RNA extraction from alginate beads - (Jul/16/2007 )
hi everybody,
I'm using trizol rna extraction for a long time without problems. since i'm trying to extract rna from cells embedded in alginate beads, the reverse transcription doesn't work, except i use only one tenth volume of rna for reverse transcription.
After dissolving of the alginate beads with dissolving buffer (55 mM sodium citrate, 30 mM EDTA, 0.15 M NaCl) cells are centrifugated and washed two times in PBS. Then the pellet is dissolved in 1 ml of tri reagent.
My first idea was that some remaining sodium citrate or EDTA could inhibit the reverse transcription, but the pellet is washed two times in 10 ml PBS, so it could hardly be the cause.
Does someone have an idea?
Thanks a lot
I'm using trizol rna extraction for a long time without problems. since i'm trying to extract rna from cells embedded in alginate beads, the reverse transcription doesn't work, except i use only one tenth volume of rna for reverse transcription.
After dissolving of the alginate beads with dissolving buffer (55 mM sodium citrate, 30 mM EDTA, 0.15 M NaCl) cells are centrifugated and washed two times in PBS. Then the pellet is dissolved in 1 ml of tri reagent.
My first idea was that some remaining sodium citrate or EDTA could inhibit the reverse transcription, but the pellet is washed two times in 10 ml PBS, so it could hardly be the cause.
Does someone have an idea?
Thanks a lot
How long did you culture the beads? Do you have the same problems at T=0?

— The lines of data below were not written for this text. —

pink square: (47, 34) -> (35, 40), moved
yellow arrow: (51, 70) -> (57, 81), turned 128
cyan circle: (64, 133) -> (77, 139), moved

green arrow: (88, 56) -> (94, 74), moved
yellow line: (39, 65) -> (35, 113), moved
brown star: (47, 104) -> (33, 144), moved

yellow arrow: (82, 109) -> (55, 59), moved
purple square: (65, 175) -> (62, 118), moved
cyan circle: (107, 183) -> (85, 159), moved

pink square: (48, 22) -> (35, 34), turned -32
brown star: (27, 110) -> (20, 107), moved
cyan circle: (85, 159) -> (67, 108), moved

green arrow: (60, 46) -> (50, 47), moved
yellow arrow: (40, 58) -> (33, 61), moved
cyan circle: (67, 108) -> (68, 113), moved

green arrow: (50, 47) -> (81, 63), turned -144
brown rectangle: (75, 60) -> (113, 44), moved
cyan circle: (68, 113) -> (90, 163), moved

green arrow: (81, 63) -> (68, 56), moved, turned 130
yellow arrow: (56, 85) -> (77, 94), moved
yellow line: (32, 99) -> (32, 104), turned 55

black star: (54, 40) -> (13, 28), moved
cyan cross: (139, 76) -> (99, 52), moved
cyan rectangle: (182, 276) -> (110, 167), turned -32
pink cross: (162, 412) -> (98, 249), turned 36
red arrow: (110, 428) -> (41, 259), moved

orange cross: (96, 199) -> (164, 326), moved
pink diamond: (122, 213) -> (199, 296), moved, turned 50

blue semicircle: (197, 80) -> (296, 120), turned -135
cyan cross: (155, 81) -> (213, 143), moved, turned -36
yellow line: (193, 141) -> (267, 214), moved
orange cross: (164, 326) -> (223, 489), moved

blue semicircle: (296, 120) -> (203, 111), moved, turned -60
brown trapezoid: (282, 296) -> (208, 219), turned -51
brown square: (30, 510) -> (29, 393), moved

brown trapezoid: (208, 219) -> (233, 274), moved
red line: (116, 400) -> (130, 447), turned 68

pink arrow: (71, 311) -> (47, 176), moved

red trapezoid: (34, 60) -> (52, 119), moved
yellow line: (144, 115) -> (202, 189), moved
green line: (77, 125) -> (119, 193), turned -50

I use the RNeasy (the normal rneasy mini kit) from qiagen. I just put the whole beads in the first lysis buffer (with beta-mercaptoethanol), it needs a bit of pipetting to dissolve the beads, but it works very well.
what's the volume of your pellet? i would recommend to use 1mltrizol per 50µl cell pellet.

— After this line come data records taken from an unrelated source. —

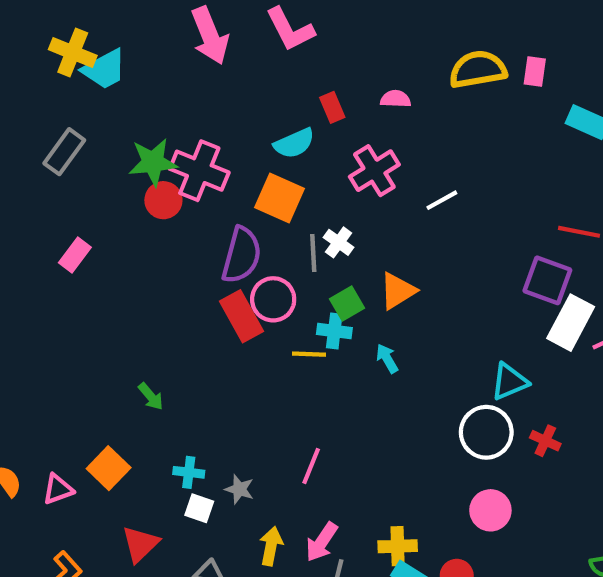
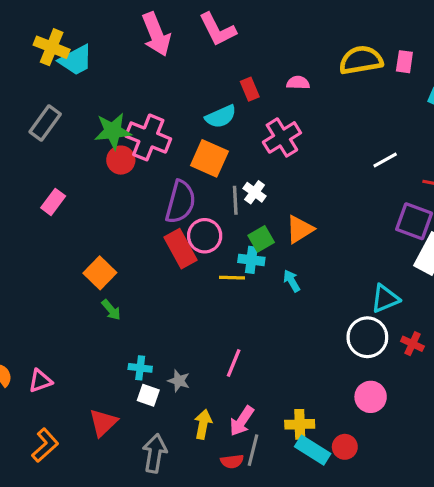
white line: (442, 200) -> (385, 160), moved
orange square: (109, 468) -> (100, 273), moved

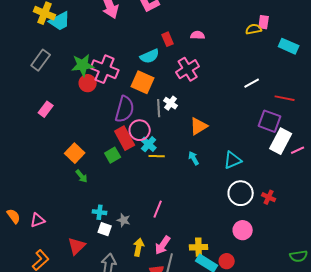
yellow semicircle: (361, 60) -> (254, 29), moved, size x0.6
green square: (261, 239) -> (113, 155), moved
cyan cross: (251, 260) -> (149, 144), moved, turned 35
cyan triangle: (385, 299) -> (233, 160), moved

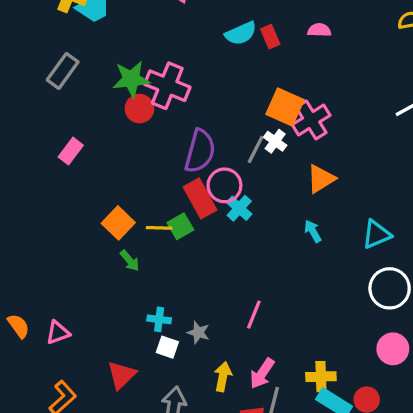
cyan semicircle: (150, 56) -> (241, 33), moved
pink cross: (188, 69) -> (311, 120), moved
orange square: (143, 82) -> (285, 107), moved
gray line: (159, 108) -> (256, 149), turned 30
yellow line: (157, 156) -> (159, 228), moved

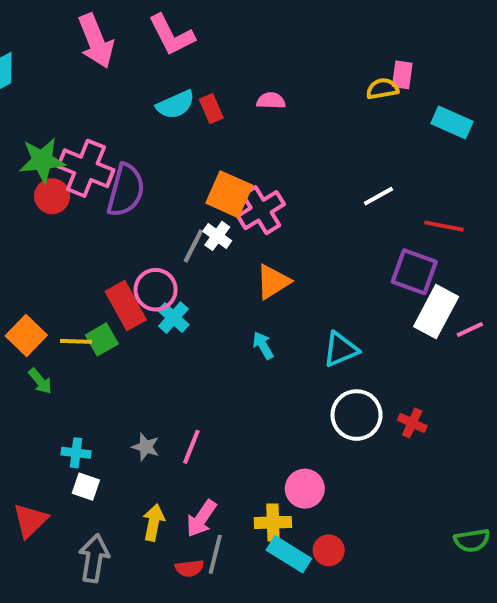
purple semicircle: (200, 151) -> (126, 190), moved
gray star: (198, 332) -> (146, 447), moved
pink circle: (393, 349) -> (305, 489), moved

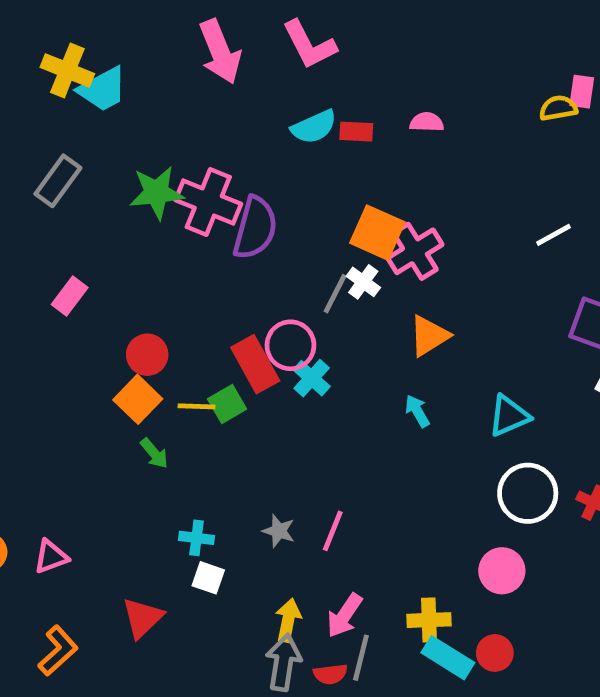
red rectangle: (211, 109) -> (356, 132), turned -64
red circle: (52, 196) -> (147, 355), moved
pink circle: (305, 489) -> (502, 571), moved
gray arrow: (94, 558) -> (283, 662), moved

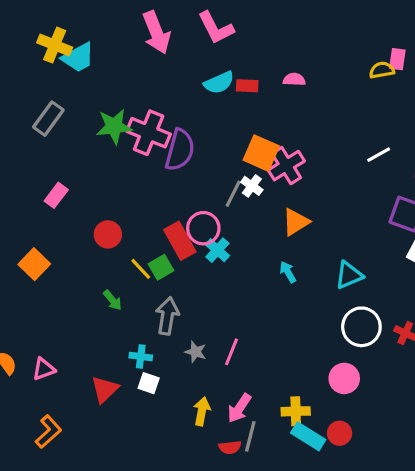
orange square: (138, 399) -> (34, 264), moved
yellow line: (197, 406) -> (141, 269), turned 45
red triangle: (142, 618) -> (105, 389), moved
gray arrow: (283, 662) -> (167, 316), moved

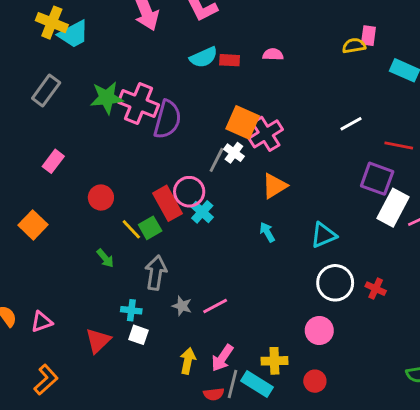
pink line: (232, 352) -> (215, 306), turned 40
cyan rectangle: (308, 436) -> (257, 384), moved

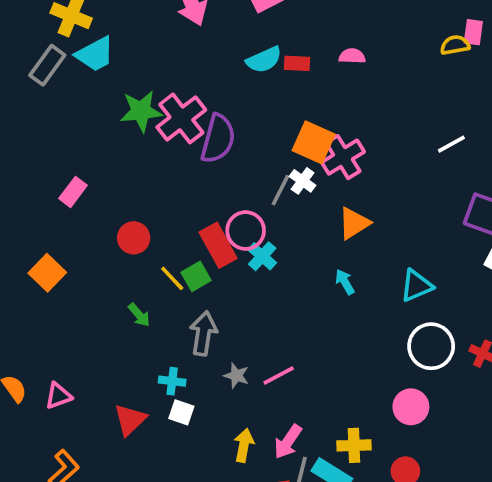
cyan trapezoid: (73, 34) -> (95, 54), moved
gray rectangle: (46, 91) -> (47, 65), moved
pink cross: (139, 104) -> (181, 118), turned 30

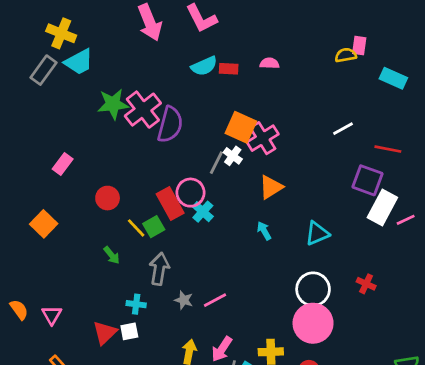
white circle: (431, 346) -> (313, 289), moved
pink triangle: (58, 396) -> (52, 315), turned -40
pink circle: (411, 407) -> (313, 323), size x1.5
white square: (181, 412) -> (129, 331), moved, turned -30

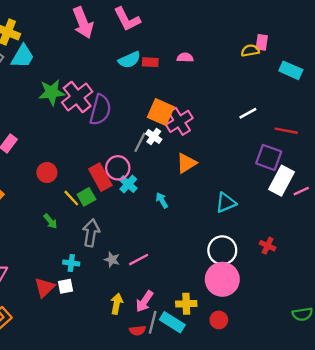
cyan trapezoid: (79, 62) -> (23, 56), turned -32
cyan arrow: (264, 231) -> (162, 200), moved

2 washes at 10ml is ok to dilute at extreme remaining EDTA.
You may have RNA degradation? contaminants (how much is OD230)?
The culture time in alginate beads has no influence on the inhibitory effect.
I'm using 1ml trizol per 1x10^6 cells.
I have already tried to put the alginate beads directly in trizol, but the inhibitory effect was greater than first dissolving the beads and then washing the cells.
Furthermore I purified the isolated RNA with RNeasy kit from quiagen or performed a second trizol isolation. All with no or little success.
@aspergillie
What alginate do you use and how many beads do you use for isolation with the RNeasy kit? I'm using Alginic acid sodium salt from brown algae, low viscosity, plant cell culture tested, powder (Sigma).
Produced proteoglycans could give an inhibitory effect, but if the culture time has no influence, then this is not the case.
I use alginate: Keltone LVCR (Kelco, Pharmaceutical Ingredients) (1,2% in PS), I seed 2.5-4 x106 cells/ml alginate. I pass them through a 23G needle and I use about 20 beads for RNA isolation. I just add the lysis buffer and first dissolve them with a p1000 pipet and afterwards with a 23G needle (I use 600µl of lysis buffer). I never tried this with Trizol.
We also had some problems isolating RNA from whole tissue. We could not measure any RNA using nanodrop, but we could measure 18S and 28S by qReal-Time PCR and on picochips (to measure the quality of your RNA by an electropherogram). Maybe you could have some problems like this?